Nor was that experience unique. As a federal budget economist, I remain unable to identify a single major spending cut bill enacted by a unified Republican government since way back in 1954, when President Dwight Eisenhower persuaded a GOP Congress to trim post-Korean War military spending. Instead, GOP governments have typically paired aggressive tax relief with spending sprees. The only significant spending-cut law of the past 25 years—the 2011 Budget Control Act—was passed under divided government (and largely gutted soon after enactment).
So while conservative Republicans may push for Reconciliation 2.0 with the best of intentions, it is overwhelmingly likely that any initial savings provisions would be quickly jettisoned and replaced with new tax reductions and spending expansions to protect vulnerable Republicans up for reelection and give President Trump another budget-busting win.
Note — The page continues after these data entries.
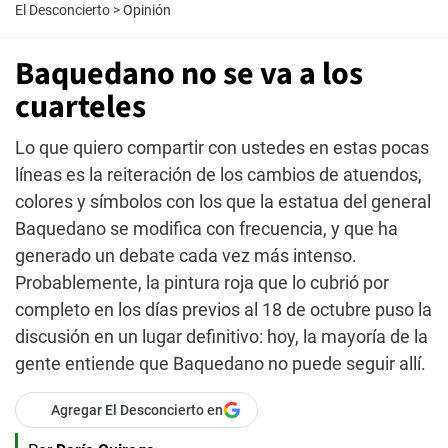
El Desconcierto
>
Opinión
Baquedano no se va a los
cuarteles
Lo que quiero compartir con ustedes en estas pocas
líneas es la reiteración de los cambios de atuendos,
colores y símbolos con los que la estatua del general
Baquedano se modifica con frecuencia, y que ha
generado un debate cada vez más intenso.
Probablemente, la pintura roja que lo cubrió por
completo en los días previos al 18 de octubre puso la
discusión en un lugar definitivo: hoy, la mayoría de la
gente entiende que Baquedano no puede seguir allí.
Agregar El Desconcierto en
Consider Trump’s recent fiscal demands of: 1) a $500 billion increase in defense spending; 2) $2,000 tariff tax rebates at a cost of up to $600 billion; and 3) farmer bailouts in response to the tariffs. These expensive policies would surely move to the front of the line in any new reconciliation bill.
In addition to Trump’s proposals, congressional Republicans may also decide to protect themselves against having to negotiate with a potential Democratic Congress during President Trump’s next two years. This would mean raising the debt limit to a level that lasts until 2029 and attaching more multiyear discretionary appropriations that would allow congressional Republicans to be satisfied with continuing resolutions under a Democratic House or Senate.
The seeds of this outcome are already emerging. The Republican Study Committee has released a Reconciliation 2.0 proposal that (by their accounting) pairs $720 billion in new tax cuts with $210 billion in tax hikes and revenue raisers and $1.6 trillion in spending reductions. If history is any guide, Republican leadership will adopt many of the tax cuts while tossing aside nearly all savings policies (many of which are not particularly well-designed or plausible anyway).
Combining Trump’s military spending, farm bailouts, and tariff rebates with the RSC-proposed tax cuts, and potentially a short-term extension of expiring Affordable Care Act subsidies could easily push the cost of this reconciliation bill to between $1 trillion and $2 trillion. Fiscal hawks in Congress would undoubtedly express concerns, but how many would be willing to cast the deciding vote against President Trump and a bill that (in its new pandering form) would be considered key to protecting the Republican majority? The OBBBA experience likely answers that question.
Congressional Republican deficit hawks may push for Reconciliation 2.0 as an opportunity for overdue fiscal restraint. Yet once Trump and congressional Republican leadership adopt Reconciliation 2.0, they will take over the ownership of both the legislative process and the policies. Savings will likely be replaced with new spending, tax relief, and presidential priorities in a trillion-dollar Christmas tree of pre-election giveaways. Rather than leading an effort to reduce deficits, these lawmakers may once again find themselves facing suffocating pressure to pass budget-busting legislation out of presidential and party loyalty. The best way to stop this runaway train is to not let it out of the station in the first place. Unfortunately, there is not a sufficient presidential or congressional constituency for major spending cuts in 2026, and that means conservatives should not awaken the sleeping giant of reconciliation.